旧大福牧場周辺で計画されている駐屯地建設については、予定地近くに島内最大の湧出量を誇る「白川田水源」があり、地下水への影響を懸念する声が強く、反対の声が強まっていた。
陸上自衛隊駐屯地の配備が地下水源に与える影響を審議していた市地下水審議会学術部会は、(1)油分・薬物などの漏出が全くないとは判断しがたく、水道水源地下水の水質を汚染するおそれがある、(2)宮古島市の主要で恒久的な水道水源であるため、多段階のリスク管理が必要で、予防原則的に不適切、(3)有事の際、施設が攻撃対象となった場合、その攻撃による水質汚染、地下水帯水層の破壊などが発生しうるとして「学術部会としては駄目だと結論を出した」(5・ 22シンポジウムでの琉球大学・新城竜一教授の発言)経緯がある。

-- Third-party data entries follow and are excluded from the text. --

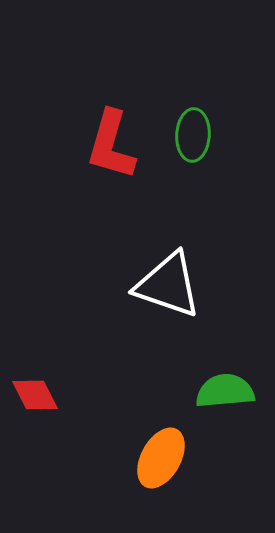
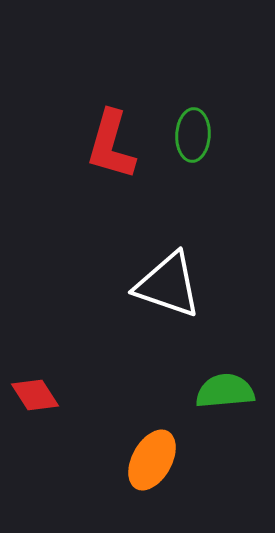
red diamond: rotated 6 degrees counterclockwise
orange ellipse: moved 9 px left, 2 px down
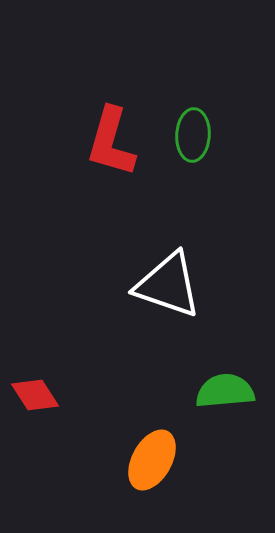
red L-shape: moved 3 px up
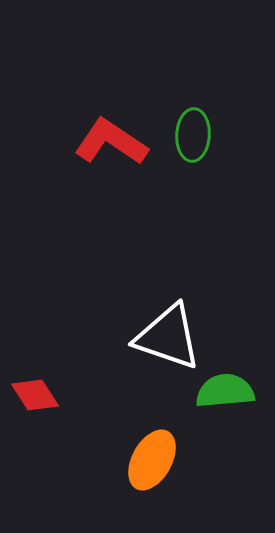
red L-shape: rotated 108 degrees clockwise
white triangle: moved 52 px down
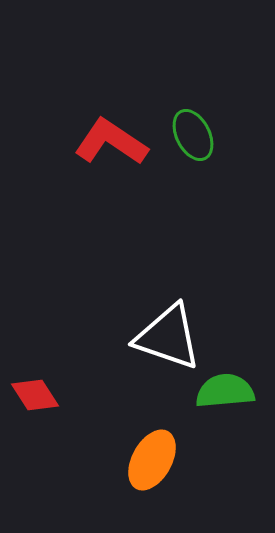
green ellipse: rotated 30 degrees counterclockwise
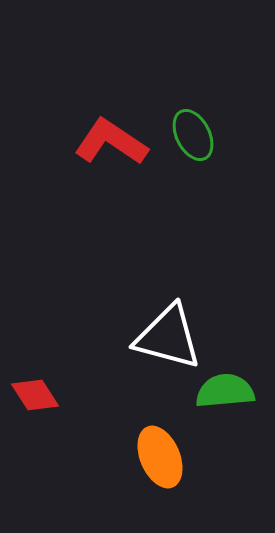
white triangle: rotated 4 degrees counterclockwise
orange ellipse: moved 8 px right, 3 px up; rotated 52 degrees counterclockwise
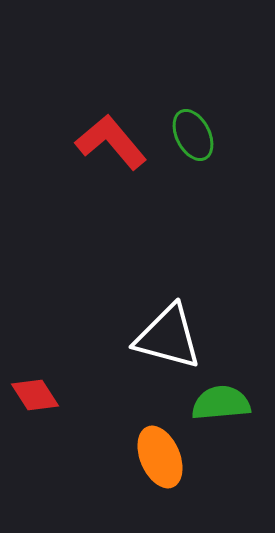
red L-shape: rotated 16 degrees clockwise
green semicircle: moved 4 px left, 12 px down
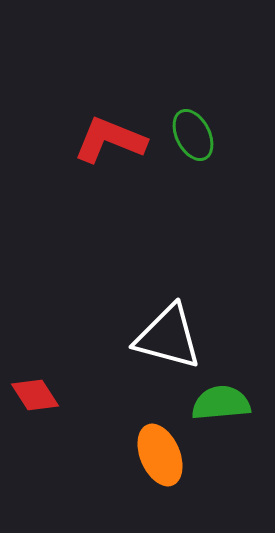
red L-shape: moved 1 px left, 2 px up; rotated 28 degrees counterclockwise
orange ellipse: moved 2 px up
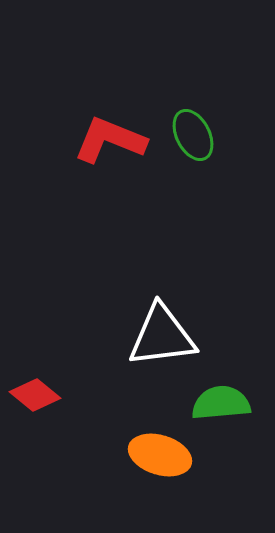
white triangle: moved 6 px left, 1 px up; rotated 22 degrees counterclockwise
red diamond: rotated 18 degrees counterclockwise
orange ellipse: rotated 50 degrees counterclockwise
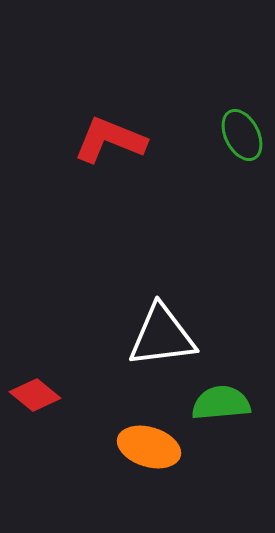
green ellipse: moved 49 px right
orange ellipse: moved 11 px left, 8 px up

ところがこの報告書について、下地敏彦市長の指示を受けた長濱政治副市長が、地下水源を汚染する恐れから施設の建設・運用は「認められない」とする部会の結論を削除し、全体的に表現を弱めた文言に書き換えるように、学術部会長に要望したが、断られるなど、第三者機関の独立性を脅かす問題も明らかになっている。
また、一連の問題で市は、市民団体から不服申し立てを受けた市が情報公開審査会に諮問するための作業を2カ月近く放置していたり、審議会や学術部会の議事録公表を拒み続けるなど、情報開示にも後ろ向きだ。
こうした下地敏彦市長の自衛隊配備ありきの強引な行政運営に、市民から疑問や怒りの声が相次ぎ、市民の要請で市長を支える与党市議10人が反対の考えを表明。下地市長も旧大福牧場周辺での駐屯地建設については、撤回せざるを得なかったのである。
陸自配備に「ノー」
千代田自治会 市長に反対決議提出へ
9月2日、配備候補地となっている千代田カントリークラブ(上野野原)がある千代田自治会は、千代田公民館で「臨時会」を開き、同地への配備に反対する決議を賛成多数で可決した。下地敏彦市長と市議会の棚原芳樹議長に反対決議文を提出するほか、市議会への要請も検討している。陸自配備候補地周辺地域における反対決議は、野原部落でも決議されている。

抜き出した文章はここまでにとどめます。